According to reports, the coronavirus vaccine is likely to be available by the spring of 2021 in Switzerland.
However, while it would appear that securing a safe and effective vaccine would be the major hurdle, the actual process of vaccination is also likely to prove difficult.
In particular, convincing vaccine sceptics is likely to be difficult.
In order to be effective, between 60 and 70 percent of the population in Switzerland needs to be vaccinated against the coronavirus.
In a country where only around 15 percent of people are vaccinated against the flu, getting to that figure poses a range of challenges.
No compulsory vaccine
As has been repeated frequently by the Swiss government, any coronavirus vaccine will not be made compulsory.
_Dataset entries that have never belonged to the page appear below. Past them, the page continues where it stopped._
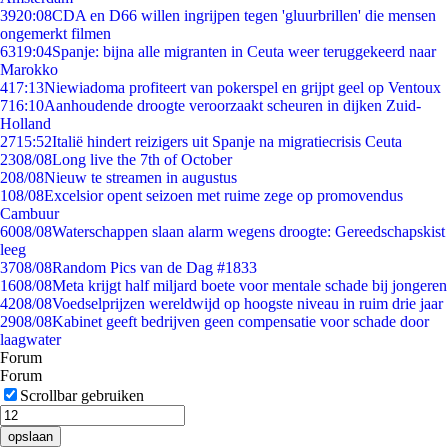
39
20:08
CDA en D66 willen ingrijpen tegen 'gluurbrillen' die mensen
ongemerkt filmen
63
19:04
Spanje: bijna alle migranten in Ceuta weer teruggekeerd naar
Marokko
4
17:13
Niewiadoma profiteert van pokerspel en grijpt geel op Ventoux
7
16:10
Aanhoudende droogte veroorzaakt scheuren in dijken Zuid-
Holland
27
15:52
Italië hindert reizigers uit Spanje na migratiecrisis Ceuta
23
08/08
Long live the 7th of October
2
08/08
Nieuw te streamen in augustus
1
08/08
Excelsior opent seizoen met ruime zege op promovendus
Cambuur
60
08/08
Waterschappen slaan alarm wegens droogte: Gereedschapskist
leeg
37
08/08
Random Pics van de Dag #1833
16
08/08
Meta krijgt half miljard boete voor mentale schade bij jongeren
42
08/08
Voedselprijzen wereldwijd op hoogste niveau in ruim drie jaar
29
08/08
Kabinet geeft bedrijven geen compensatie voor schade door
laagwater
Forum
Forum
Scrollbar gebruiken
opslaan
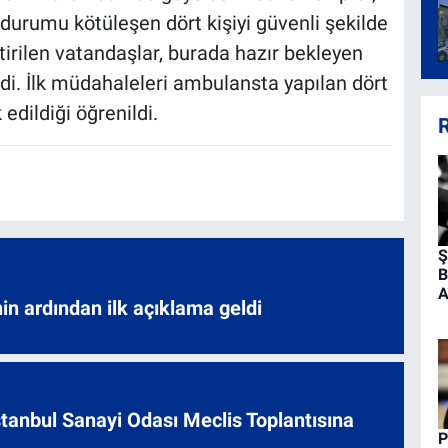
durumu kötüleşen dört kişiyi güvenli şekilde
tirilen vatandaşlar, burada hazır bekleyen
ldi. İlk müdahaleleri ambulansta yapılan dört
edildiği öğrenildi.
R
Ş
B
A
nin ardından ilk açıklama geldi
 İstanbul Sanayi Odası Meclis Toplantısına
P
While Health Minister Alain Berset has frequently ruled out making the vaccine mandatory, even if the government wanted to it is unlikely such a measure would be allowed under Swiss law.
That said, there is the possibility that people in certain industries would be required to undergo a vaccination.
“Immunisation will be obligatory for people in certain jobs whose work brings them in close contact with the public,” said Dominique Sprumont, deputy director of the Institute of Health Law at the University of Neuchâtel.
Health Minister Alain Berset pointed out that he is “open” to mandating the vaccine for those who work in the healthcare sector and elderly care homes.
“If an employee refuses, then they would have to work elsewhere, in a place where they don't come in contact with people at risk,” Berset said.
He added that if the controversy arises when the vaccine becomes available, “we would hope to resolve this problem pragmatically, as we've always done in our country”.
How would this work?
Some employers could decide only to hire people who have been vaccinated – or to require their existing staff to get vaccinated.
Similarly, schools, hospitals and nursing homes may decide to only accept people who have been vaccinated, reports NZZ.
While Swiss law prevents a mandatory vaccination regime, it appears there is nothing to stop the government putting in place fines for anyone who refuses to get vaccinated.
Legal experts suggest while this would be legal, it may be politically difficult to achieve.
Instead, there is legal precedent for a law which requires people in specific industries to get vaccinated.
A Swiss court in 2006 decided that the dismissal of an employee in a hospital who refused a hepatitis B vaccine was “neither arbitrary or disproportionate” and thereby could be upheld.
Easier in private than in public
Lorenz Langer, professor of public law at the University of Zurich, told the NZZ that an obligation to vaccinate “may be justified in exceptional situations”.
Langer said that such a requirement would be easier to enforce in the public sphere rather than in the private sphere.
While employees of public hospitals and schools may be prevented from an obligation to vaccinate due to Swiss law, employees in entities which do not receive government funding could be required to vaccinate.
Langer argued that private schools could require students and teachers to be vaccinated, while sports clubs and even landlords could require participants and tenants to be vaccinated.
The Federal Supreme Court has already said that the Child and Adult Protection Authority (KESB) in each canton may decide on whether children should be vaccinated when parents refuse, although this was in the case of measles rather than coronavirus.